After we have created an xmlDoc variable, we can navigate the document tree starting from the root element using the root property:

<?
myDoc = xmlDoc("jclass.xml")
$myDoc.root
?>

The output of the script is:

bifdoc

This tells us that the root node of the document is the bifdoc node. Note that the root property, as expected, returns a variable of class xmlnode.

Each node has a name and a content. The name can be accessed by the name property and it is used as the string representation of an xmlNode object.

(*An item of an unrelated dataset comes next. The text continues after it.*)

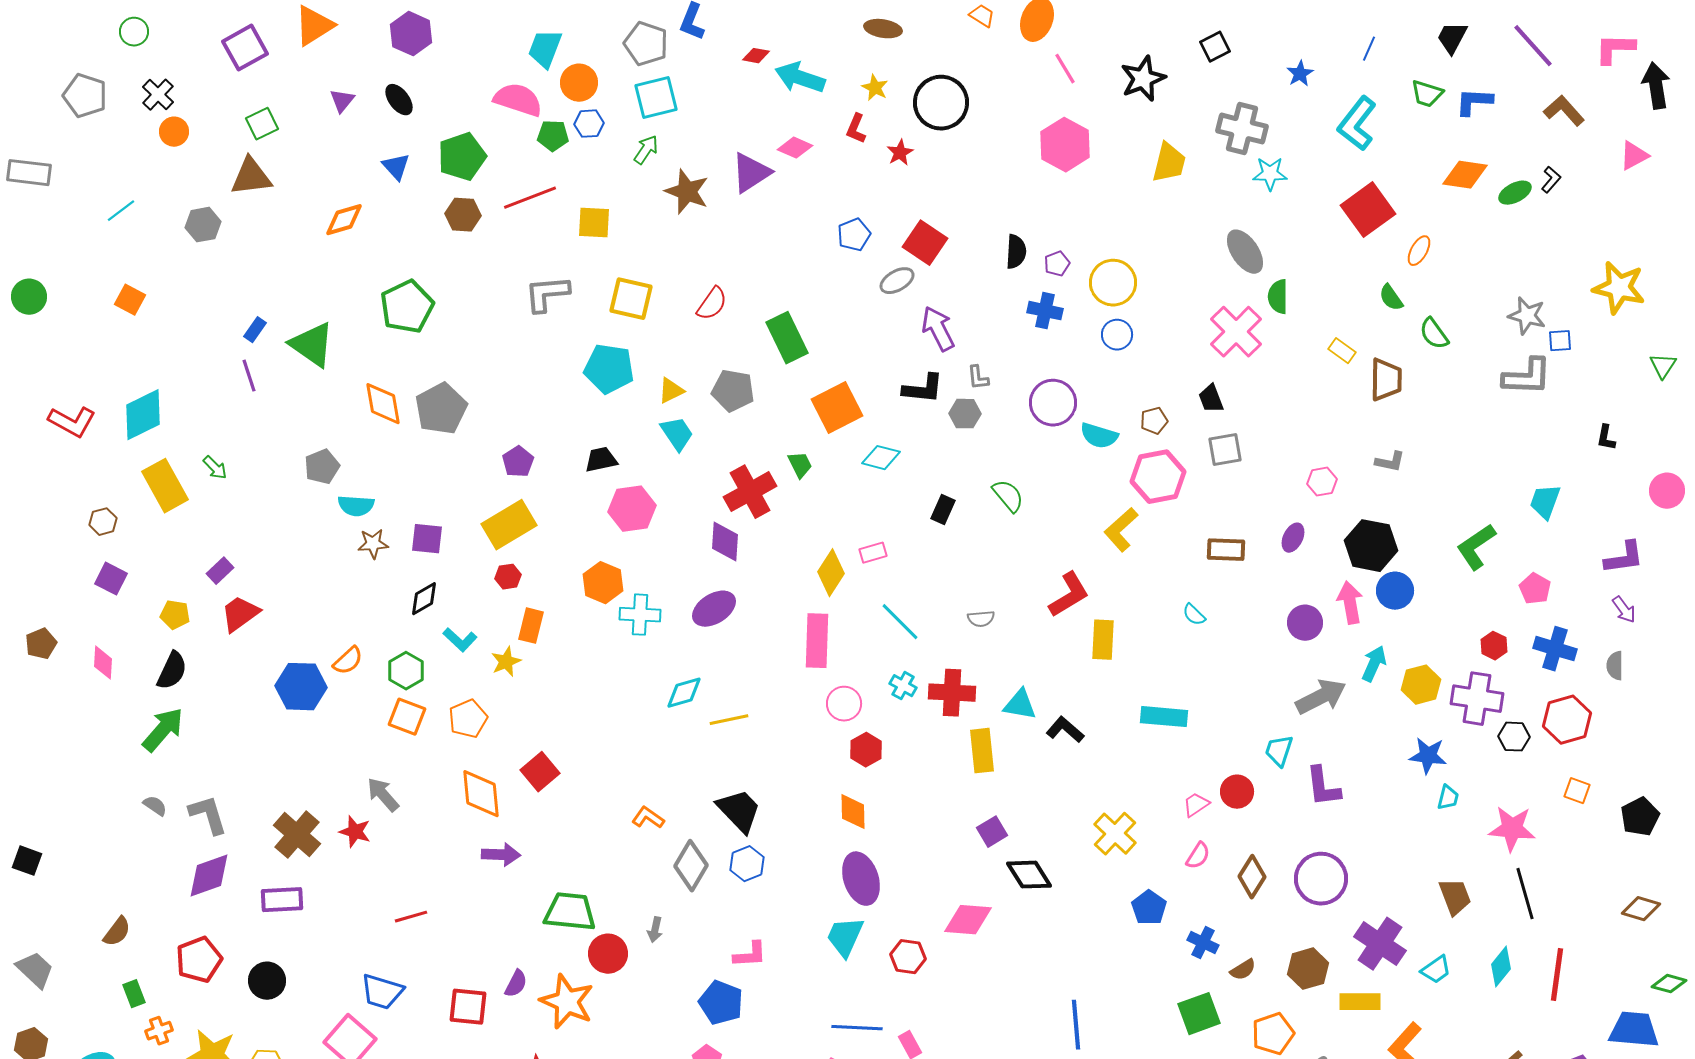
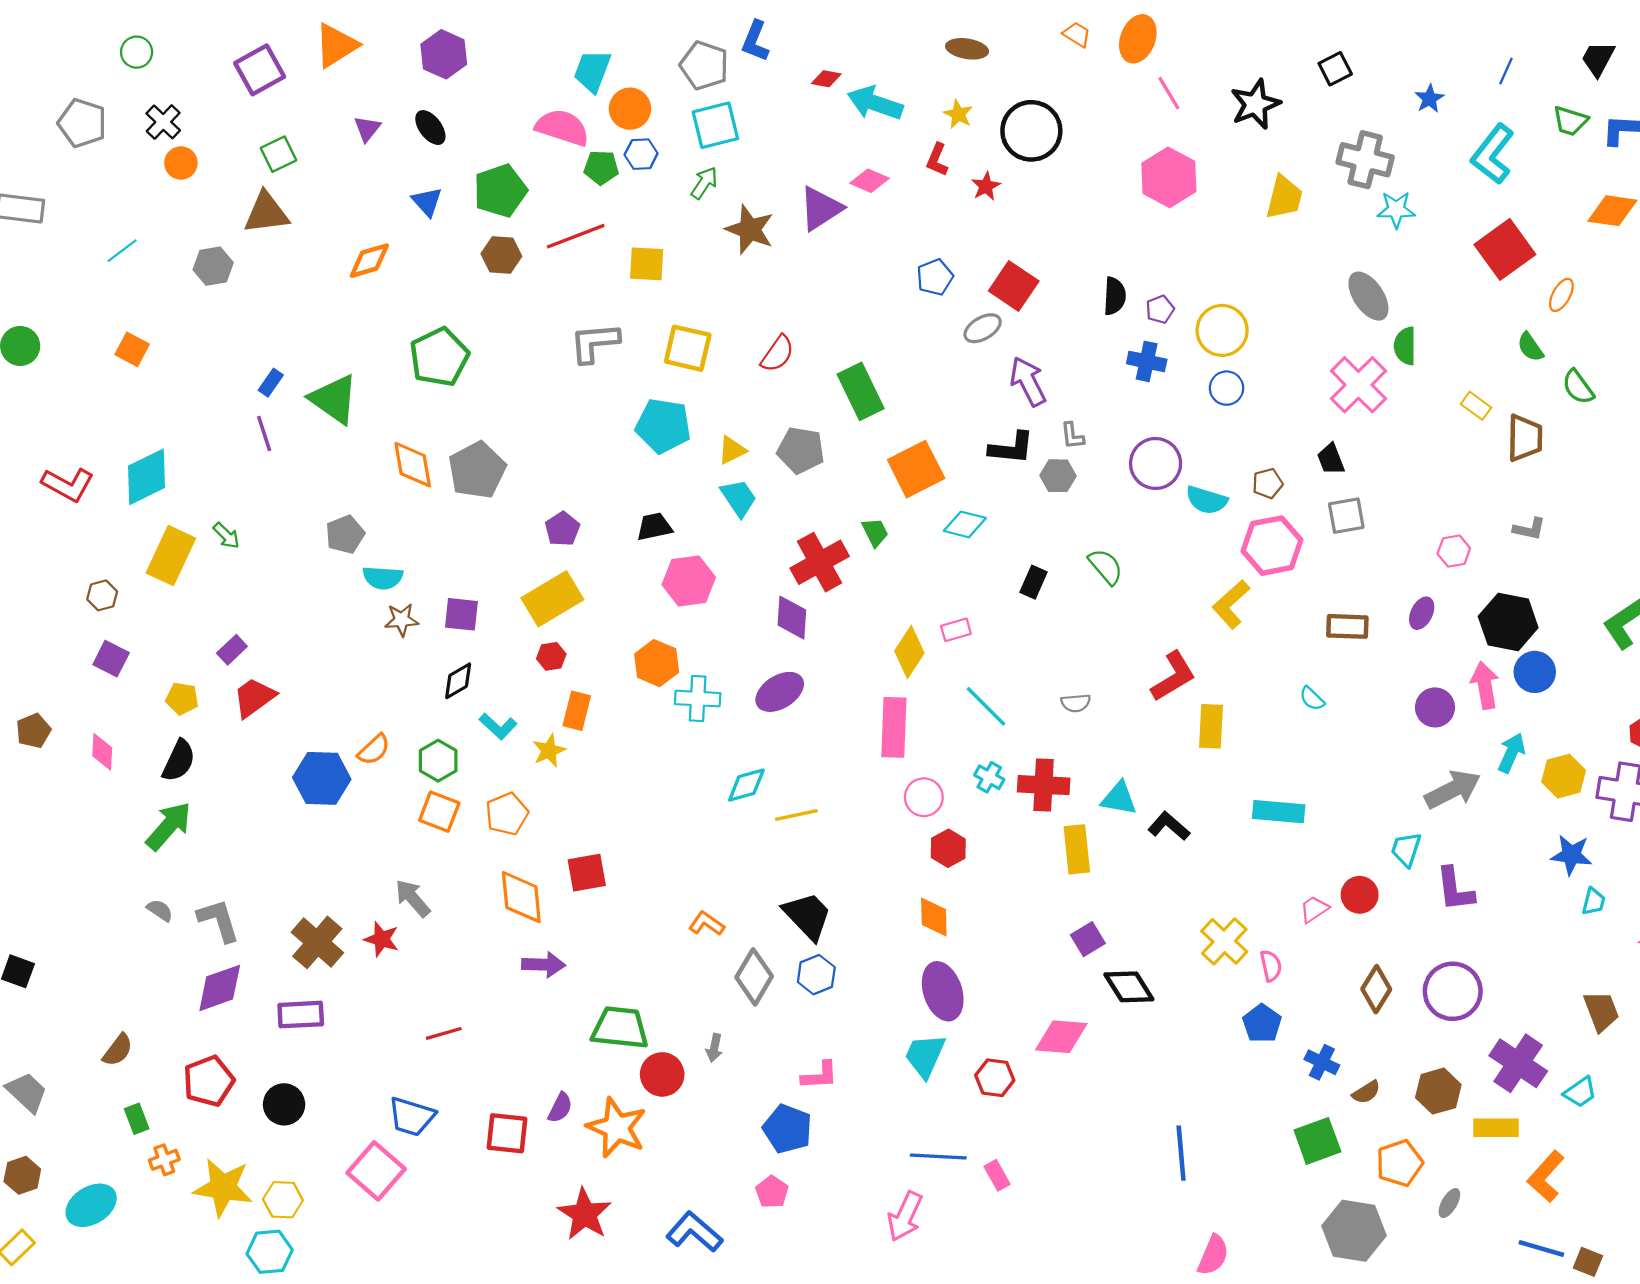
yellow rectangle: (165, 486) -> (171, 556), turned 54
red square: (540, 772) -> (587, 873), turned 30
pink semicircle: (1198, 856) -> (1271, 966), moved, turned -44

The content is stored in the content property.

As the DOM (Document Object Model, see [XMLNS]) dictates, each node in a document can have 0 or more nodes in a deeper level (children) and 0 or more nodes at the same level. These can be reached in Biferno using the children and next properties of xmlNode. In particular, the children property returns the first child of the node it is called upon. The other children can be obtained calling next on the node returned by the children property.

As an example, we examine the following code that prints the names of all the nodes contained in our "jclass.xml" document:

<pre>
<?
function Print(string str, int indent)
{
	for (i = 0; i < indent; i++)
		$'\t'
	$str + "\r\n"
}
function WalkOnNodes(xmlNode cur, int indent)
{
	do
	{	
		Print(cur.name, indent)
		if (cur.children)
			WalkOnNodes(cur.children, indent + 1)
	} while(cur = cur.next)
}
myDoc = xmlDoc("jclass.xml")
Print(myDoc.root, 0)
WalkOnNodes(myDoc.root.children, 1)
?>
</pre>

The program starts from the root node, then calls the WalkOnNodes function on the root's children. WalkOnNodes prints the names of the children. Besides, it calls itself recursively if the current node has other children. The indenting is only for display purpose.

When there are no more nodes, the next property returns a null node. The code above exploits this behaviour in order to know when to exit from the while loop (xmlNode.children also returns a null node when no more nodes are available).

Despite the simplicity of the code (due to the recursive structure), its output looks a little more complicated than one would expect:

bifdoc
text
class
		text
		name
			text
		text
		purpose
			par
				text
		text
		descr
			par
				text
		text
		note
			par
				text
		text
text
method
	text
	pclass
			text
	text
	name
			text
	text
	prototype
		text
		param_list
			text
			param
				text
				pclass
					text
				text
				name
					text
				text
				descr
					par
						text
				text
			text
		text
	text
	descr
			par
					text
	text
text

The complication arises from the fact that a text node is always present between tags. After the bifdoc node (tag) we have a text node (whose content is just a return/line feed character). Then we have the class node. It has childrens: text (the characters before ), name (that has a text child: the string "jclass"), text (the characters preceeding ), purpose (that has two children), and so on.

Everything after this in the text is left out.